Advisory Revenues were $146.1 million for the current quarter compared with $117.2 million for the prior year quarter, an increase of 25%. The increase in Advisory Revenues was driven by significant growth in our strategic advisory business, which more than offset a decline in restructuring activity.
Placement Revenues were $25.6 million for the current quarter compared with $18.2 million for the prior year quarter, an increase of 40%. The increase in Placement Revenues was primarily driven by growth in corporate private placement activity and fund placement activity for private equity clients.
Interest Income & Other was $2.6 million for the current quarter compared with $4.8 million for the prior year quarter.
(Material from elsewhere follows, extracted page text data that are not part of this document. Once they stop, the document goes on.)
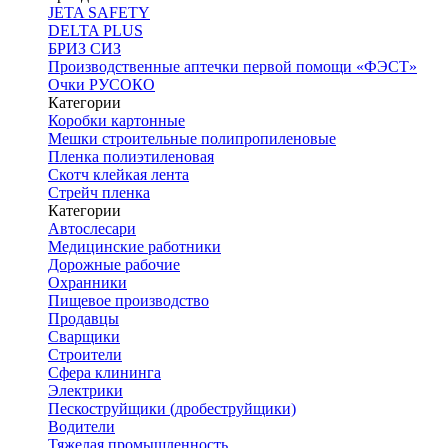
JETA SAFETY
DELTA PLUS
БРИЗ СИЗ
Производственные аптечки первой помощи «ФЭСТ»
Очки РУСОКО
Категории
Коробки картонные
Мешки строительные полипропиленовые
Пленка полиэтиленовая
Скотч клейкая лента
Стрейч пленка
Категории
Автослесари
Медицинские работники
Дорожные рабочие
Охранники
Пищевое производство
Продавцы
Сварщики
Строители
Сфера клининга
Электрики
Пескоструйщики (дробеструйщики)
Водители
Тяжелая промышленность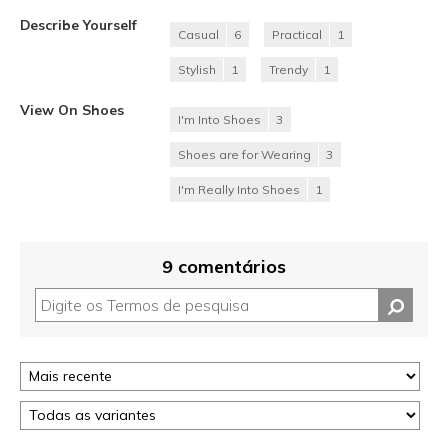
Describe Yourself
Casual
6
Practical
1
Stylish
1
Trendy
1
View On Shoes
I'm Into Shoes
3
Shoes are for Wearing
3
I'm Really Into Shoes
1
9 comentários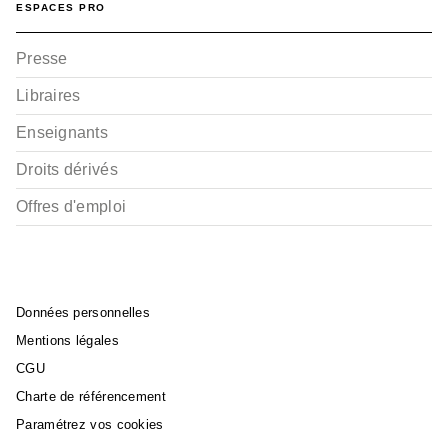
ESPACES PRO
Presse
Libraires
Enseignants
Droits dérivés
Offres d'emploi
Données personnelles
Mentions légales
CGU
Charte de référencement
Paramétrez vos cookies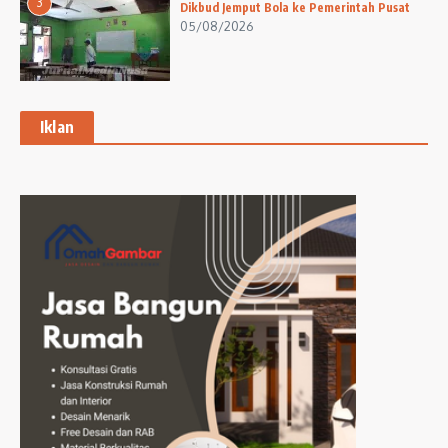
3
Dikbud Jemput Bola ke Pemerintah Pusat
05/08/2026
Iklan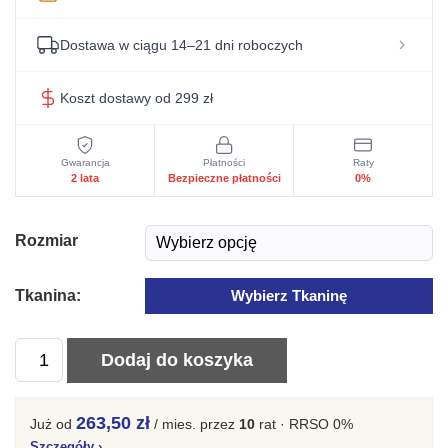
Dostawa w ciągu 14–21 dni roboczych
Koszt dostawy od 299 zł
Gwarancja
Płatności
Raty
2 lata
Bezpieczne płatności
0%
Rozmiar
Tkanina:
Wybierz Tkaninę
ilość
Dodaj do koszyka
Loftowe
łóżko
263,50 zł
Już od
/ mies.
przez
10
rat · RRSO 0%
stelaż
Szczegóły
›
The decrease was primarily driven by lower reimbursable expenses billed to clients as well as realized and unrealized foreign currency losses.
Nine Months Ended
Total Revenues were $469.0 million for the nine months ended September 30, 2019 compared with $404.9 million for the same period a year ago, an increase of 16%.
Advisory Revenues were $383.6 million for the nine months compared with $318.9 million for the same period a year ago, an increase of 20%. The increase in Advisory Revenues was driven by significant growth in our strategic advisory business.
Placement Revenues were $77.6 million for the nine months compared with $72.5 million for the same period a year ago, an increase of 7%. The increase was primarily driven by growth in corporate private placement activity.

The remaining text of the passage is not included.